2. La condition d'urgence qui justifie que soit prononcée la suspension d'un acte administratif est remplie lorsque l'exécution de celui-ci porte atteinte, de manière suffisamment grave et immédiate, à un intérêt public, à la situation du requérant ou aux intérêts qu'il entend défendre. Il appartient au juge des référés, saisi d'une demande de suspension d'une décision refusant la délivrance d'un titre de séjour, d'apprécier et de motiver l'urgence compte tenu de l'incidence immédiate du refus de titre de séjour sur la situation concrète de l'intéressé. Cette condition d'urgence sera en principe constatée dans le cas d'un refus de renouvellement de titre de séjour, comme d'ailleurs d'un retrait de celui-ci. Dans les autres cas, il appartient au requérant de justifier de circonstances particulières caractérisant la nécessité pour lui de bénéficier à très bref délai d'une mesure provisoire dans l'attente d'une décision juridictionnelle statuant sur la légalité de la décision litigieuse.

3. Aux termes de l'article R. 432-1 du code de l'entrée et du séjour des étrangers et du droit d'asile : " Le silence gardé par l'autorité administrative sur les demandes de titres de séjour vaut décision implicite de rejet ". Aux termes du premier alinéa de l'article R. 432-2 du même code : " La décision implicite de rejet mentionnée à l'article R. 432-1 naît au terme d'un délai de quatre mois ".

4. Il résulte de ces dispositions que le silence gardé par l'autorité préfectorale sur la demande de titre de séjour présentée par M. B le 22 juillet 2024 a fait naître une décision implicite de rejet à l'expiration d'un délai de quatre mois, soit au plus tard le 21 avril 2025, compte tenu de sa convocation, par courrier du 27 novembre 2024, dans le cadre de l'instruction de sa demande, à un rendez-vous le 20 décembre 2024 à la préfecture de l'Isère pour procéder à la prise de ses empreintes digitales. Dans ces circonstances, en se bornant à soutenir qu'il doit contribuer à l'entretien et à l'éducation de son fils, né le 13 juin 2024 de mère française, M. B ne justifie pas de circonstances particulières caractérisant la nécessité dans son intérêt, d'une suspension de l'exécution de la décision de refus implicite de sa demande de titre de séjour dans l'attente d'une décision juridictionnelle statuant sur la légalité de celle-ci. Par suite, la condition d'urgence n'étant pas remplie, la requête de M. B ne peut qu'être rejetée, sans qu'il y ait lieu 'admettre le requérant à l'aide juridictionnelle provisoire.

O R D O N N E :

Article 1er : La requête de M. B est rejetée.

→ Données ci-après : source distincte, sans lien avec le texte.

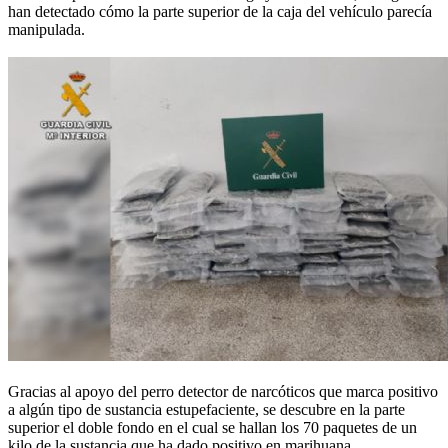
han detectado cómo la parte superior de la caja del vehículo parecía
manipulada.
Gracias al apoyo del perro detector de narcóticos que marca positivo
a algún tipo de sustancia estupefaciente, se descubre en la parte
superior el doble fondo en el cual se hallan los 70 paquetes de un
kilo de la sustancia que ha dado positivo en marihuana.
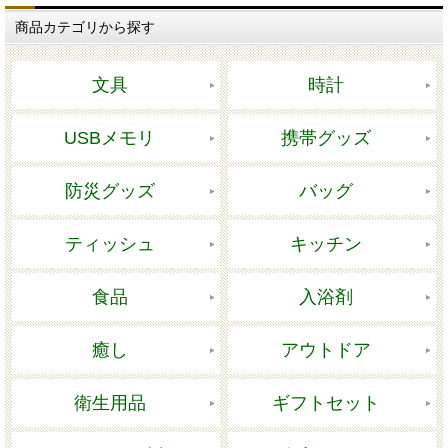
商品カテゴリから探す
文具
時計
USBメモリ
携帯グッズ
防災グッズ
バッグ
ティッシュ
キッチン
食品
入浴剤
癒し
アウトドア
衛生用品
ギフトセット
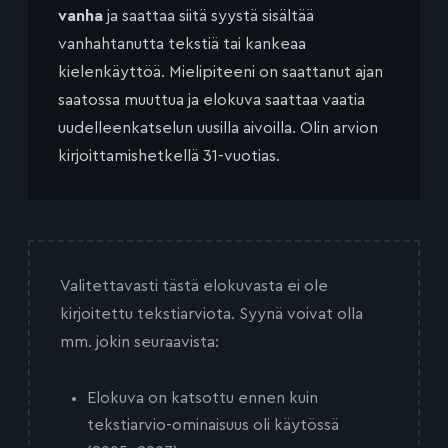
vanha
ja saattaa siitä syystä sisältää
vanhahtanutta tekstiä tai kankeaa
kielenkäyttöä. Mielipiteeni on saattanut ajan
saatossa muuttua ja elokuva saattaa vaatia
uudelleenkatselun uusilla aivoilla. Olin arvion
kirjoittamishetkellä 31-vuotias.
Valitettavasti tästä elokuvasta ei ole
kirjoitettu tekstiarviota. Syynä voivat olla
mm. jokin seuraavista:
Elokuva on katsottu ennen kuin
tekstiarvio-ominaisuus oli käytössä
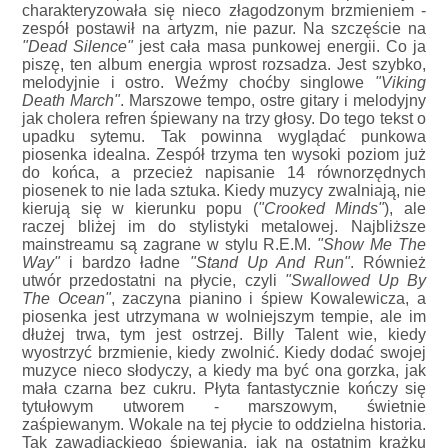
charakteryzowała się nieco złagodzonym brzmieniem -
zespół postawił na artyzm, nie pazur. Na szczęście na
"Dead Silence"
jest cała masa punkowej energii. Co ja
piszę, ten album energia wprost rozsadza. Jest szybko,
melodyjnie i ostro. Weźmy choćby singlowe
"Viking
Death March"
. Marszowe tempo, ostre gitary i melodyjny
jak cholera refren śpiewany na trzy głosy. Do tego tekst o
upadku sytemu. Tak powinna wyglądać punkowa
piosenka idealna. Zespół trzyma ten wysoki poziom już
do końca, a przecież napisanie 14 równorzędnych
piosenek to nie lada sztuka. Kiedy muzycy zwalniają, nie
kierują się w kierunku popu (
"Crooked Minds"
), ale
raczej bliżej im do stylistyki metalowej. Najbliższe
mainstreamu są zagrane w stylu R.E.M.
"Show Me The
Way"
i bardzo ładne
"Stand Up And Run"
. Również
utwór przedostatni na płycie, czyli
"Swallowed Up By
The Ocean"
, zaczyna pianino i śpiew Kowalewicza, a
piosenka jest utrzymana w wolniejszym tempie, ale im
dłużej trwa, tym jest ostrzej. Billy Talent wie, kiedy
wyostrzyć brzmienie, kiedy zwolnić. Kiedy dodać swojej
muzyce nieco słodyczy, a kiedy ma być ona gorzka, jak
mała czarna bez cukru. Płyta fantastycznie kończy się
tytułowym utworem - marszowym, świetnie
zaśpiewanym. Wokale na tej płycie to oddzielna historia.
Tak zawadiackiego śpiewania, jak na ostatnim krążku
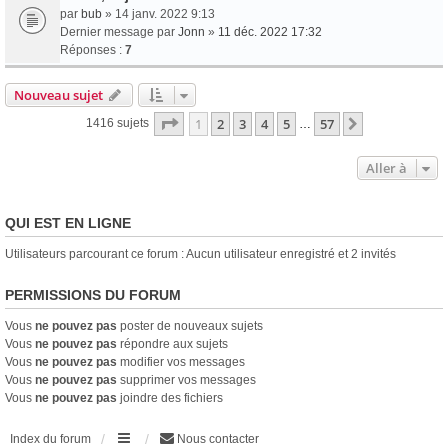
par
bub
» 14 janv. 2022 9:13
Dernier message par
Jonn
»
11 déc. 2022 17:32
Réponses :
7
Nouveau sujet
Page
1
sur
57
1
2
3
4
5
57
Suivante
1416 sujets
…
Aller à
QUI EST EN LIGNE
Utilisateurs parcourant ce forum : Aucun utilisateur enregistré et 2 invités
PERMISSIONS DU FORUM
Vous
ne pouvez pas
poster de nouveaux sujets
Vous
ne pouvez pas
répondre aux sujets
Vous
ne pouvez pas
modifier vos messages
Vous
ne pouvez pas
supprimer vos messages
Vous
ne pouvez pas
joindre des fichiers
Index du forum
Nous contacter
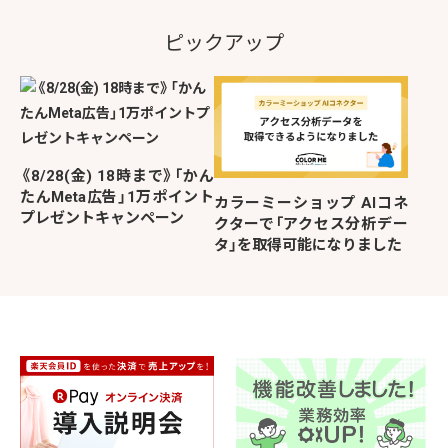
ピックアップ
《8/28(金) 18時まで》「かん
たんMeta広告」1万ポイント
カラーミーショップ AIコネ
プレゼントキャンペーン
クターで「アクセス分析デー
タ」を取得可能になりました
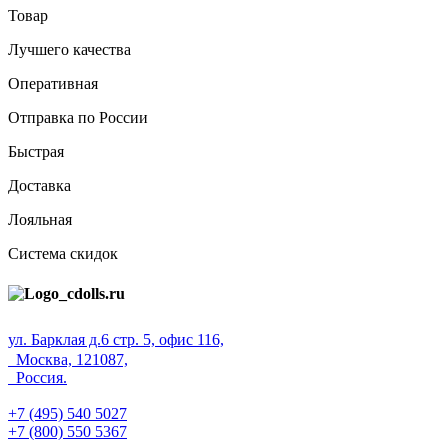
Товар
Лучшего качества
Оперативная
Отправка по России
Быстрая
Доставка
Лояльная
Система скидок
ул. Барклая д.6 стр. 5, офис 116,
Москва, 121087,
Россия.
+7 (495) 540 5027
+7 (800) 550 5367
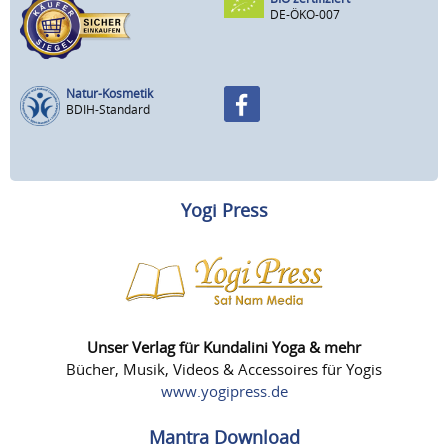
DE-ÖKO-007
Natur-Kosmetik
BDIH-Standard
Yogi Press
Unser Verlag für Kundalini Yoga & mehr
Bücher, Musik, Videos & Accessoires für Yogis
www.yogipress.de
Mantra Download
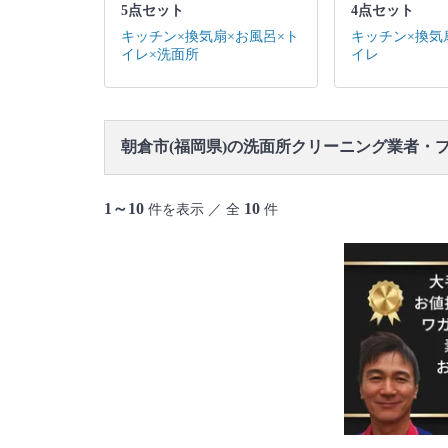
5点セット
4点セット
キッチン×換気扇×お風呂×ト
キッチン×換気
イレ×洗面所
イレ
朝倉市(福岡県)の洗面所クリーニング業者・
1～10
10
件を表示 ／ 全
件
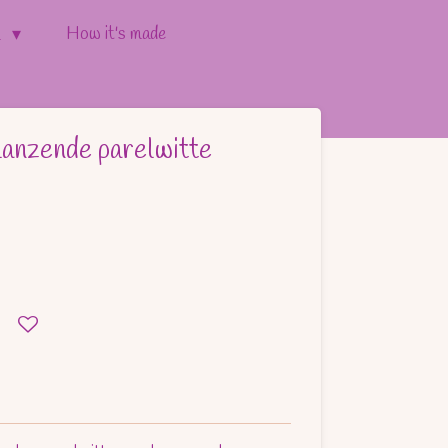
How it's made
l
lanzende parelwitte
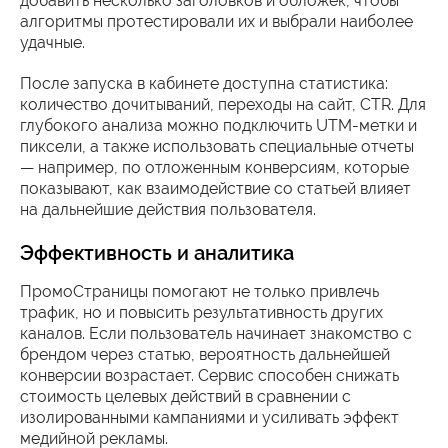
добавить несколько заголовков и обложек, чтобы
алгоритмы протестировали их и выбрали наиболее
удачные.
После запуска в кабинете доступна статистика:
количество дочитываний, переходы на сайт, CTR. Для
глубокого анализа можно подключить UTM-метки и
пиксели, а также использовать специальные отчеты
— например, по отложенным конверсиям, которые
показывают, как взаимодействие со статьей влияет
на дальнейшие действия пользователя.
Эффективность и аналитика
ПромоСтраницы помогают не только привлечь
трафик, но и повысить результативность других
каналов. Если пользователь начинает знакомство с
брендом через статью, вероятность дальнейшей
конверсии возрастает. Сервис способен снижать
стоимость целевых действий в сравнении с
изолированными кампаниями и усиливать эффект
медийной рекламы.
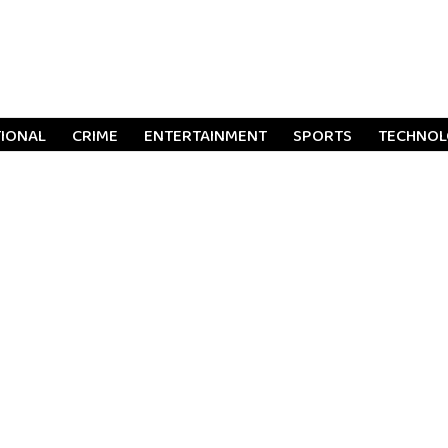
TIONAL
CRIME
ENTERTAINMENT
SPORTS
TECHNO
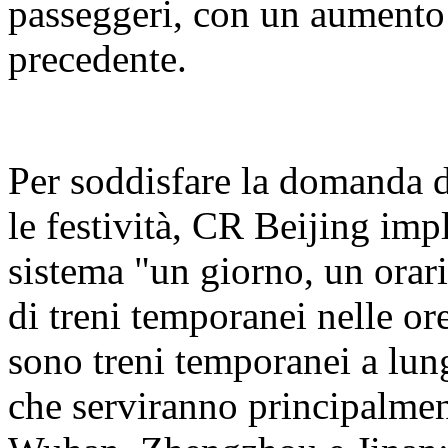
passeggeri, con un aumento 
precedente.
Per soddisfare la domanda d
le festività, CR Beijing i
sistema "un giorno, un orar
di treni temporanei nelle or
sono treni temporanei a lung
che serviranno principalme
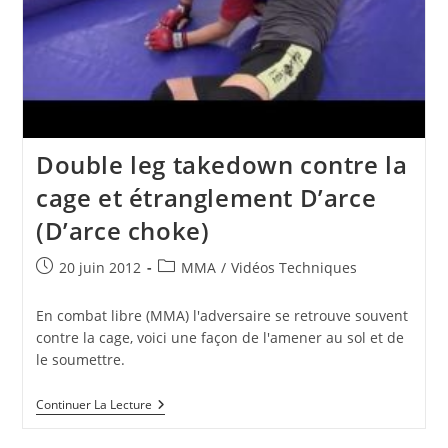
Double leg takedown contre la
cage et étranglement D’arce
(D’arce choke)
Publication
Post
20 juin 2012
MMA
/
Vidéos Techniques
publiée :
category:
En combat libre (MMA) l'adversaire se retrouve souvent
contre la cage, voici une façon de l'amener au sol et de
le soumettre.
Double
Continuer La Lecture
Leg
Takedown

Article 2 : La présente ordonnance sera notifiée à M. A B, à Me Schürmann et au ministre de l'Intérieur.

Copie en sera adressée à la préfète de l'Isère.

Fait à Grenoble, le 16 juillet 2025.

Le juge des référés,

E. Conesa-Terrade

La République mande et ordonne au ministre de l'intérieur en ce qui le concerne, ou à tous commissaires de justice à ce requis en ce qui concerne les voies de droit commun, contre les parties privées, de pourvoir à l'exécution de la présente décision.